From a command line, call the slimerjs executable (or slimerjs.bat for Windows) with the path of a javascript file.

/somewhere/slimerjs-1.2.3/slimerjs myscript.js
# or if SlimerJS is in your $PATH:
slimerjs myscript.js

On Windows:

c:\somewhere\slimerjs-1.2.3\slimerjs.bat myscript.js

The js script should contain your instructions to manipulate a web page...

You can indicate several options on the command line. See the “configuration” chapter.

Having a headless SlimerJS

Starting with Firefox 56, (and 55 on linux), you can add the command line option --headless, so you don’t need a graphical environment, even on Linux. See the Mozilla documentation about it.

./slimerjs --headless myscript.js

Instead of using this --headless flag, you can set an environment variable MOZ_HEADLESS to 1.

MOZ_HEADLESS=1
./slimerjs myscript.js

If you are using Firefox 54 and lower, the only solution to have an “headless” SlimerJS, is to use xvfb and it works only on Linux. Xvfb allows to launch any “graphical” programs without the need of an X-Windows environment. Windows of the application won’t be shown and will be drawn only in memory.

Install it from your prefered repository (sudo apt-get install xvfb with debian/ubuntu).

Then launch SlimerJS like this:

xvfb-run ./slimerjs myscript.js

You won’t see any windows. If you have any problems with xvfb, see its documentation.

Note: xvfb is also available on MacOS, however Firefox for MacOs does not using X11 backend so it does not work.

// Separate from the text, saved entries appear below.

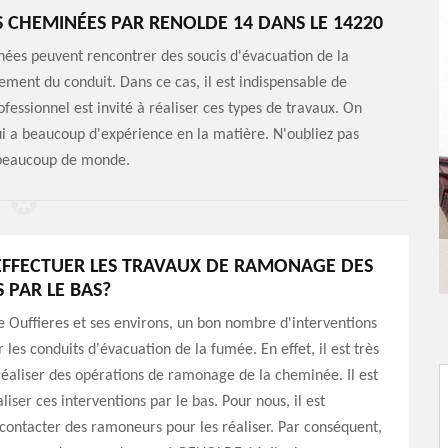
 CHEMINÉES PAR RENOLDE 14 DANS LE 14220
minées peuvent rencontrer des soucis d'évacuation de la
ement du conduit. Dans ce cas, il est indispensable de
ssionnel est invité à réaliser ces types de travaux. On
i a beaucoup d'expérience en la matière. N'oubliez pas
à beaucoup de monde.
EFFECTUER LES TRAVAUX DE RAMONAGE DES
 PAR LE BAS?
de Ouffieres et ses environs, un bon nombre d'interventions
r les conduits d'évacuation de la fumée. En effet, il est très
éaliser des opérations de ramonage de la cheminée. Il est
liser ces interventions par le bas. Pour nous, il est
contacter des ramoneurs pour les réaliser. Par conséquent,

Using flash plugin or other plugins

The possibility to use Flash and other NPAPI plugins depends to the version of Firefox you are using.

Firefox 52+ is not be able any more to load NPAPI plugins. And future version may not be able to load Flash.

So SlimerJS can load Flash content or other NPAPI plugins if Firefox can. In this case, just install them as indicated by the vendor, and it will be theorically recognized by SlimerJS. See details on MDN .

For example, on linux, install the corresponding package.

Note: plugins are not Firefox/XUL/JS extensions. Plugins and “extensions” are two different things in the gecko world. Extensions for Firefox are pieces of code to extends some features of Gecko and/or to add some UI things in the interface of Firefox. Plugins are black boxes that can only be loaded with the html element <object>, like Flash, to show non-html content inside a web page.

See detailed definition of plugins on MDN .

Creating extensions?

Theorically, you can create XUL/JS addons for SlimerJS like you do for Firefox, It is not easy but it is possible. See the dedicated chapter. It is not possible any more if you are using Firefox 57+.